Activity. Compute how many lines in the data below hold the word "Trance", then report that number with nothing else.

Collected data
• • •

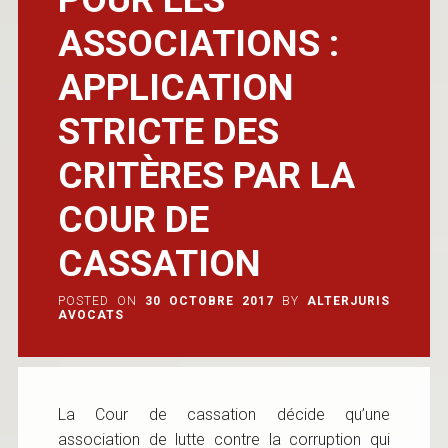
ASSOCIATIONS :
APPLICATION
STRICTE DES
CRITÈRES PAR LA
COUR DE
CASSATION
POSTED ON
30 OCTOBRE 2017
BY
ALTERJURIS
AVOCATS
La Cour de cassation décide qu’une
association de lutte contre la corruption qui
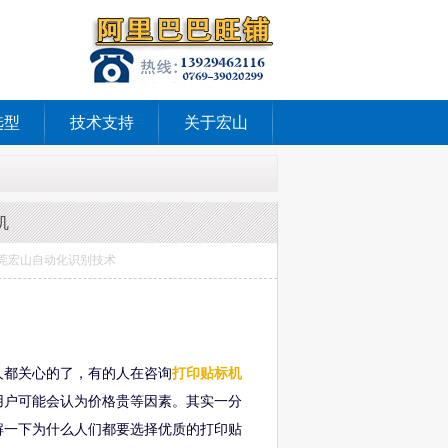
选型
技术支持
关于宏山
机
源：东莞宏山自动化识别技术
人都关心的了，有的人在咨询
打印贴标机
用户可能会认为价格贵等因素。其实一分
解一下为什么人们都要选择优质的打印贴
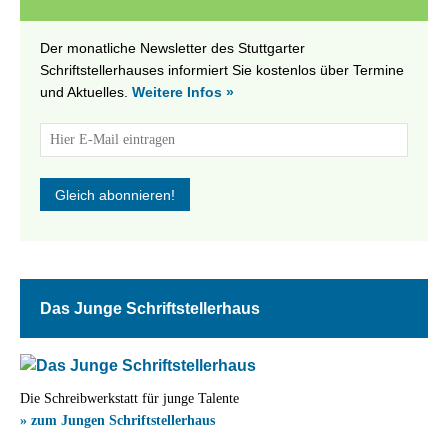
Der monatliche Newsletter des Stuttgarter
Schriftstellerhauses informiert Sie kostenlos über Termine
und Aktuelles.
Weitere Infos »
Das Junge Schriftstellerhaus
Die Schreibwerkstatt für junge Talente
» zum Jungen Schriftstellerhaus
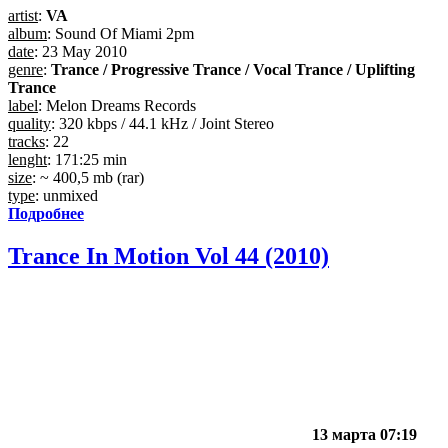
artist
:
VA
album
: Sound Of Miami 2pm
date
: 23 May 2010
genre
:
Trance / Progressive Trance / Vocal Trance / Uplifting
Trance
label
: Melon Dreams Records
quality
: 320 kbps / 44.1 kHz / Joint Stereo
tracks
: 22
lenght
: 171:25 min
size
: ~ 400,5 mb (rar)
type
: unmixed
Подробнее
Trance In Motion Vol 44 (2010)
13 марта 07:19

• • •

Response for this exercise. 3